The Logic Behind Obama's Controversial Syria Solution

Richard Hanania

Tulsi Gabbard and Hillary Clinton have recently been trading shots over the question of regime change. The former Democratic candidate for president supported the Iraq War, convinced President Barack Obama to bomb Muammar el-Qaddafi’s Libya, and remains committed to the idea that overthrowing foreign governments should be a regular part of American foreign policy.

Few among establishment politicians and thinkers still defend the wars in Iraq and Libya. Nonetheless, interventionists have adopted a strange talking point. If Iraq and Libya show the dangers of regime change, they argue, then the war in Syria shows the dangers of inaction.
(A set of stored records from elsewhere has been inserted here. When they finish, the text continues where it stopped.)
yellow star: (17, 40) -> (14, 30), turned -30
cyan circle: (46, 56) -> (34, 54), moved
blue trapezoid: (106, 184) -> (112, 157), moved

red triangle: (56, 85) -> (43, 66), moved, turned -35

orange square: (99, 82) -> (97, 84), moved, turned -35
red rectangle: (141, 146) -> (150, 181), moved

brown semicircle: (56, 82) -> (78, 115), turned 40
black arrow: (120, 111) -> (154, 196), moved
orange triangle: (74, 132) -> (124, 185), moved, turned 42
For example, Trump’s tenuous decision to pull out of Syria led many on the right to point the finger at Obama. According to Fox News pundit Buck Sexton, “[a]round 500,000 human beings were killed in Syria while Barack Obama was president and leading for a ‘political settlement’ to that civil war.” War hawks like Republican Senators Lindsay Graham and the late John McCain have similarly pointed to what they call Obama’s “moral failure” that resulted from his refusal to act. On the left, Shadi Hamid, of The Brookings Institution, recently argued that the “failure to confront Assad” was the “original sin” of the Obama administration.

Such discussions tend to take a simplified, moralistic view of the world. Bad governments do bad things because they are run by bad people. They can only be stopped through moral courage on the part of American leaders. If you care about innocent people being slaughtered, then you need to favor greater intervention abroad to remove evil governments, at least under certain circumstances.
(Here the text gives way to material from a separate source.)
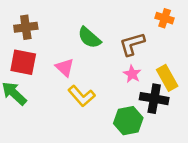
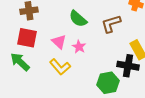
pink star: (132, 74) -> (79, 47), moved
yellow L-shape: (82, 96) -> (60, 67), moved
International relations are rarely that simple. In this case, the interventionist narrative in Syria flies in the face of both the academic study of the causes of mass killing and the facts of American involvement. Indeed, a closer look shows that it was American intervention in Syria that, despite the intentions of decisionmakers, amounted to a policy almost tailor-made to create a greater likelihood of such atrocities.